START DATA EXTRACTS

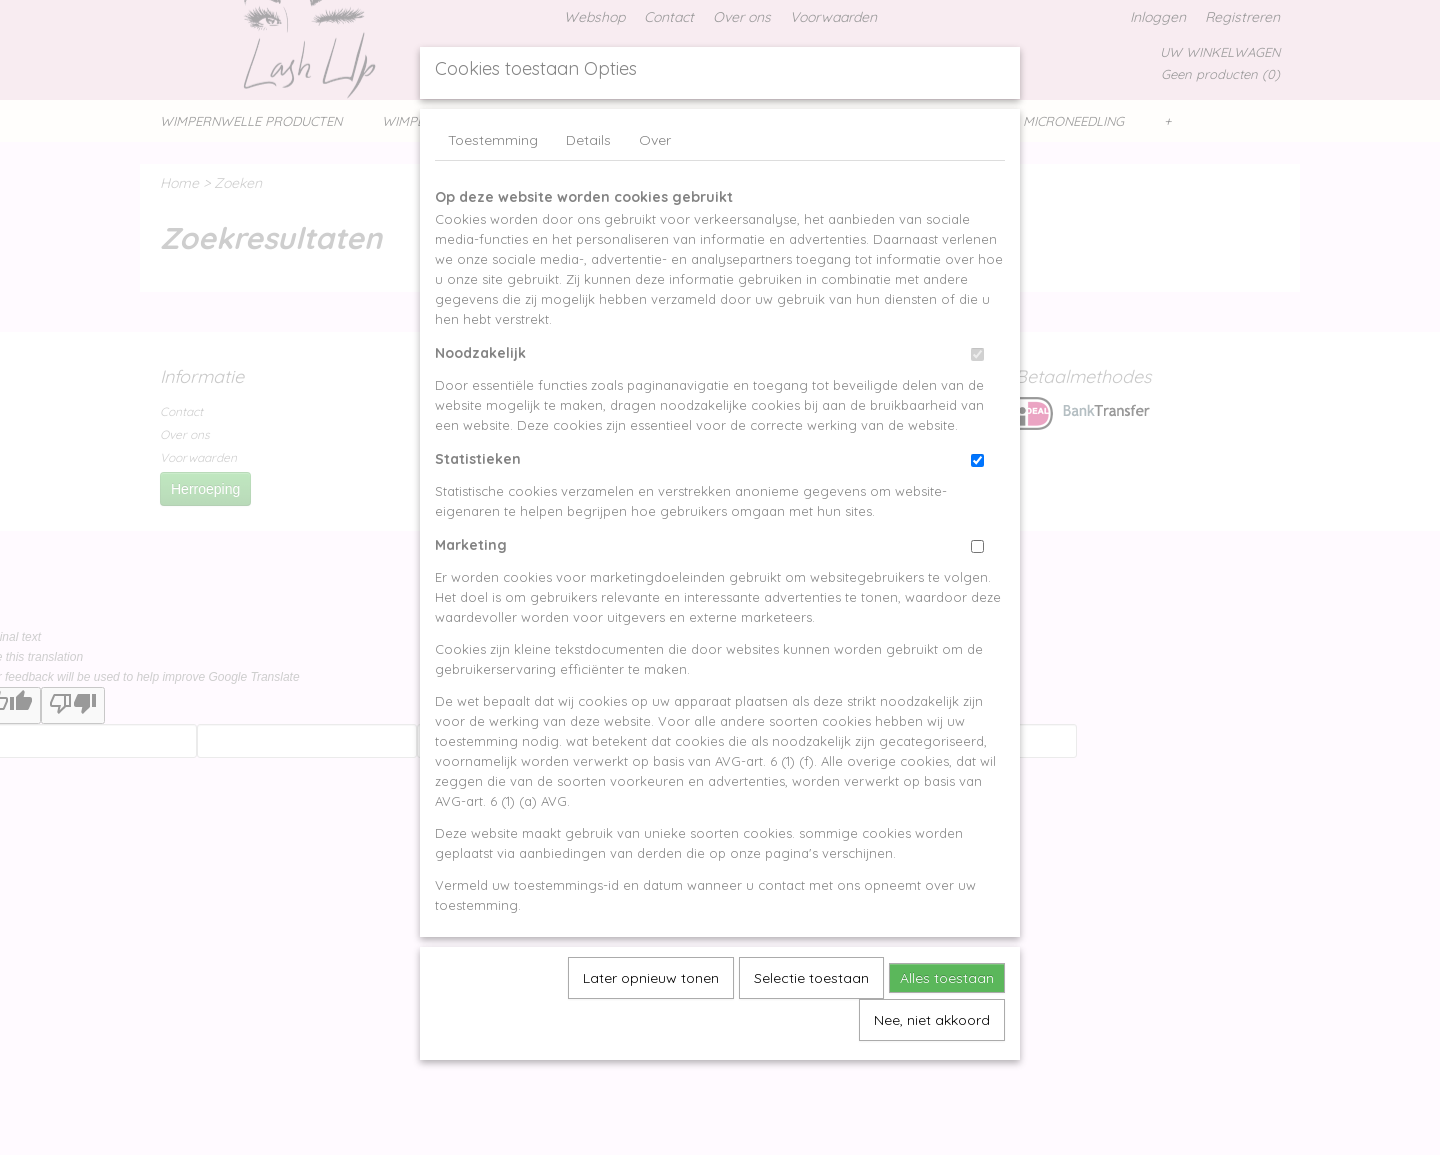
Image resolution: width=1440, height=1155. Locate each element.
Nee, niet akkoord (932, 1066)
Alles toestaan (947, 1024)
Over (655, 186)
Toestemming (493, 186)
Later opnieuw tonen (651, 1024)
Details (588, 186)
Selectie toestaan (811, 1024)
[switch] (977, 400)
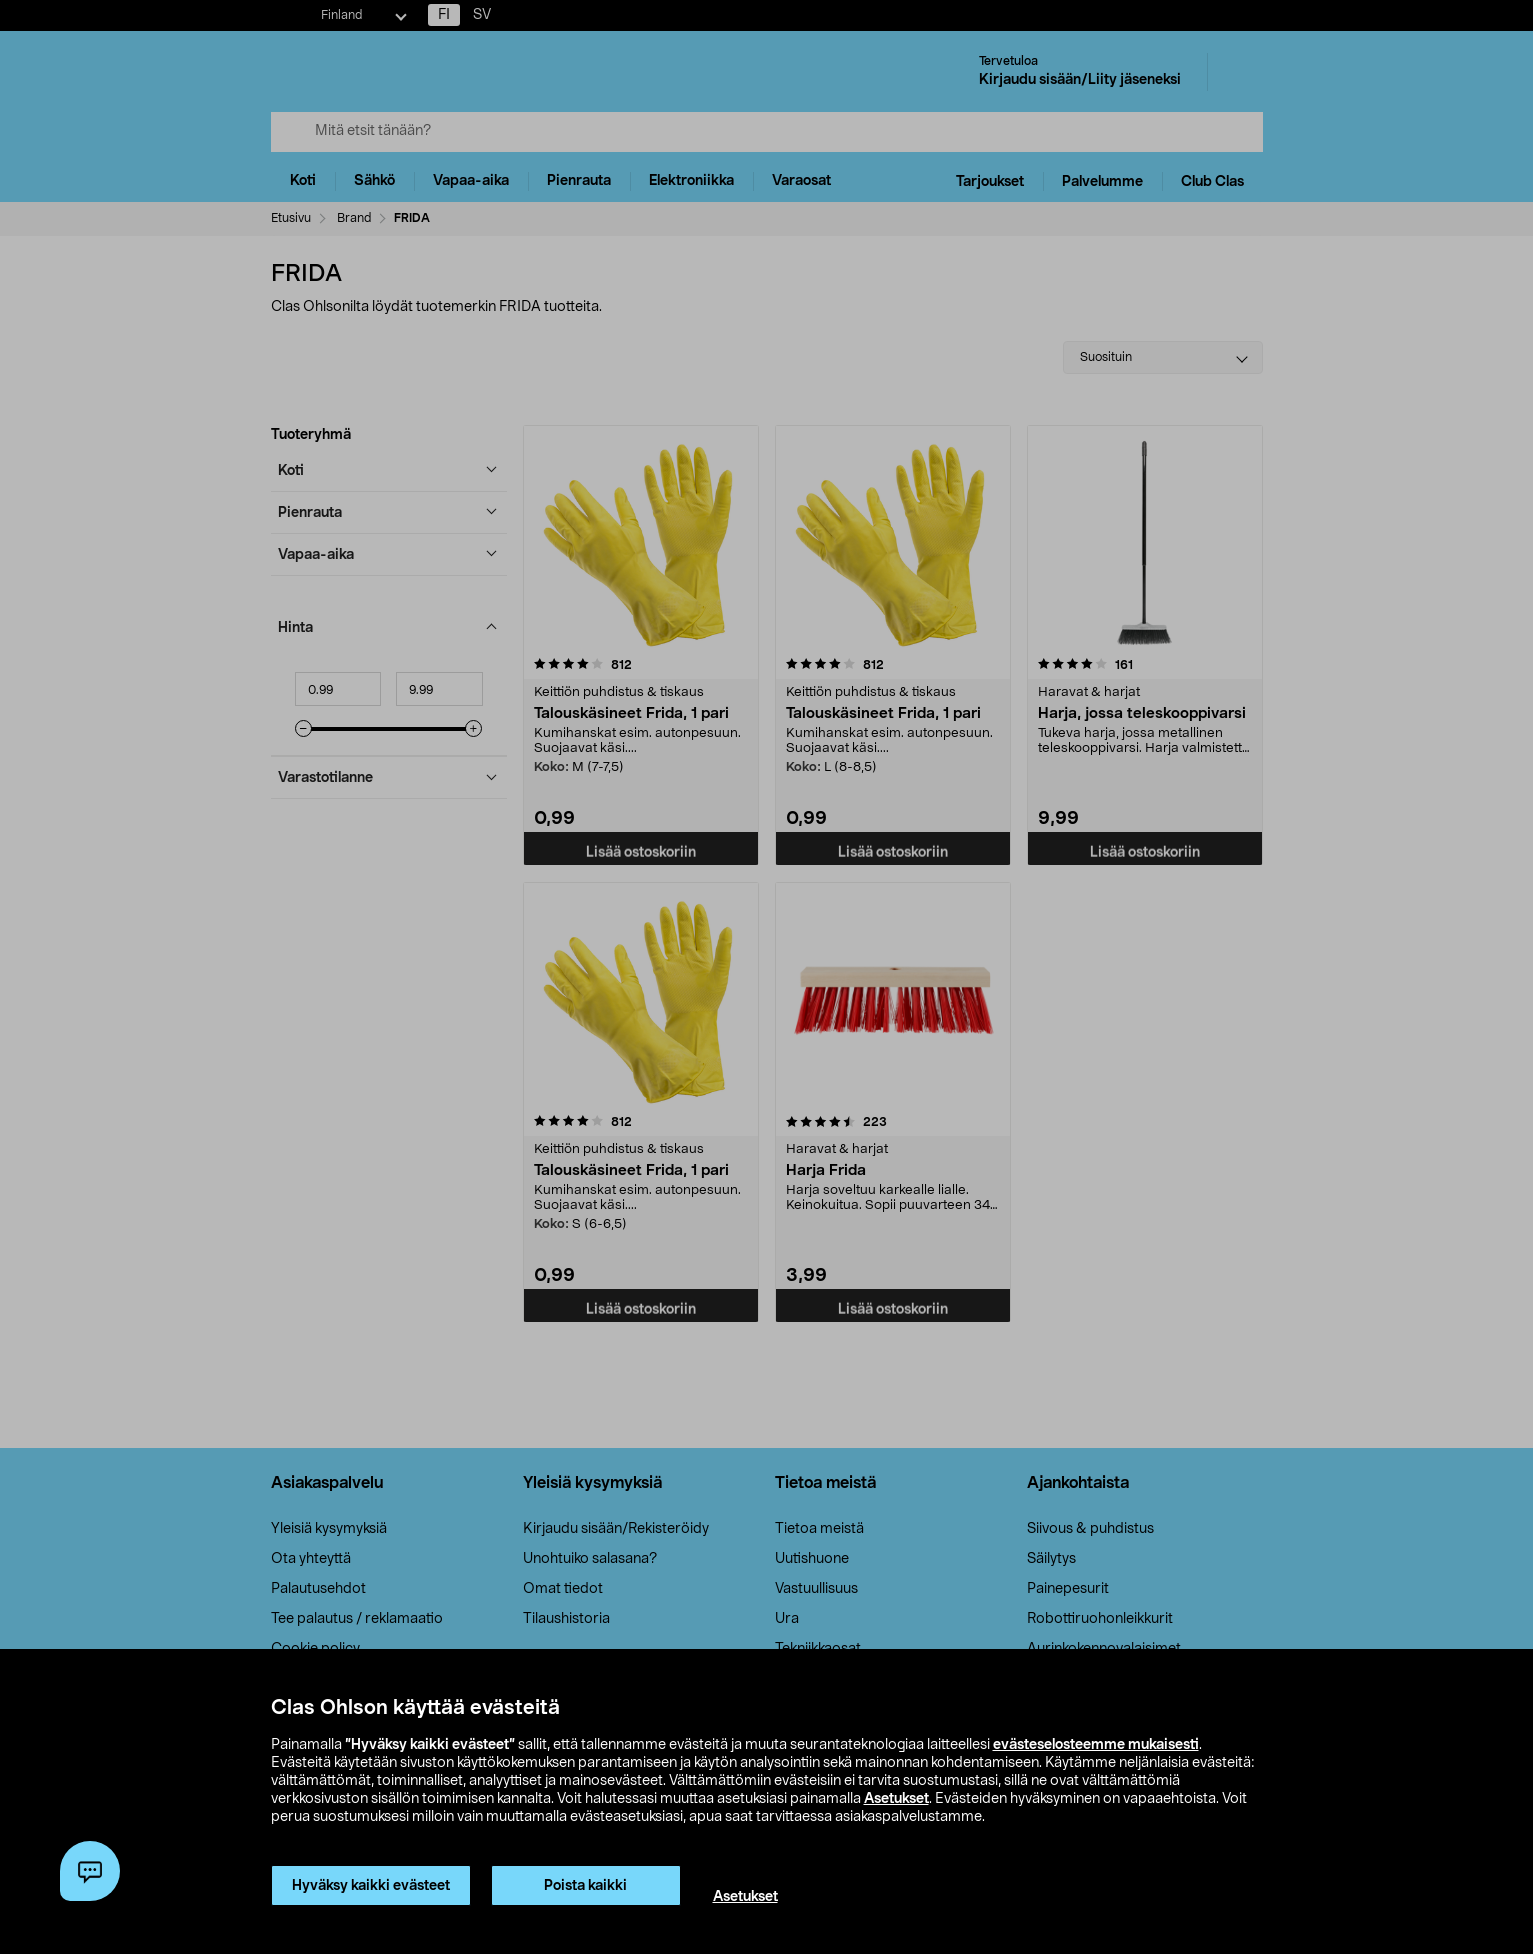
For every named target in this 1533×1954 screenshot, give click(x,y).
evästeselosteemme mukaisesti (1096, 1745)
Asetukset (896, 1799)
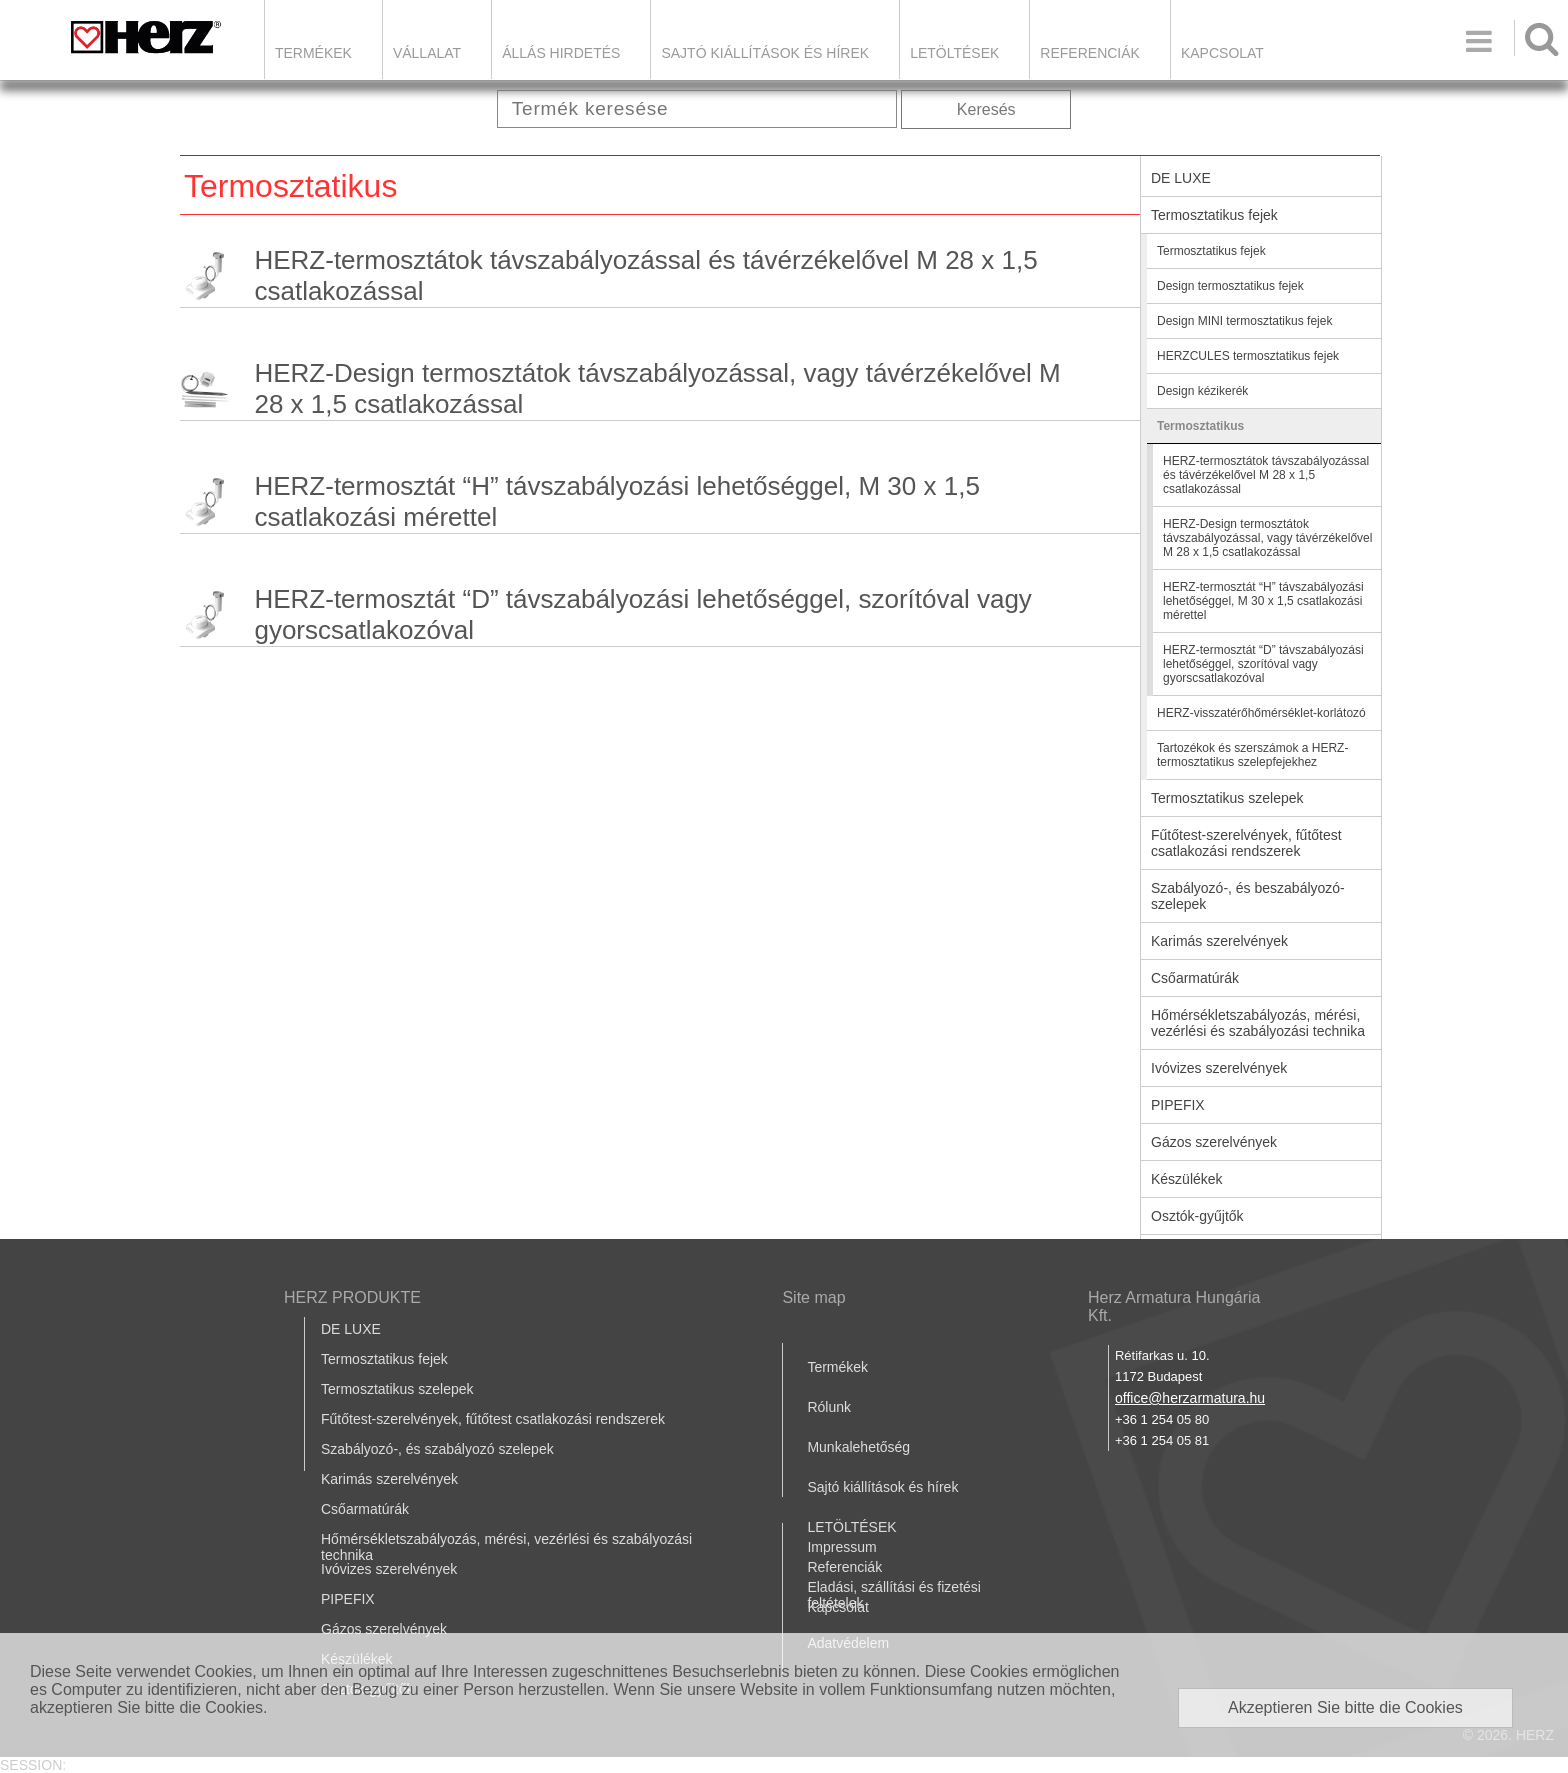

END DATA EXTRACTS

Pictures aside, give the data again exactly as it appears.

• [RESPONSE AREA]:
Image resolution: width=1440, height=1155. Locate each element.
Nee, niet akkoord (932, 1066)
Alles toestaan (947, 1024)
Over (655, 186)
Toestemming (493, 186)
Later opnieuw tonen (651, 1024)
Details (588, 186)
Selectie toestaan (811, 1024)
[switch] (977, 400)
For every named target in this 1533×1954 screenshot, give click(x,y).
evästeselosteemme mukaisesti (1096, 1745)
Asetukset (896, 1799)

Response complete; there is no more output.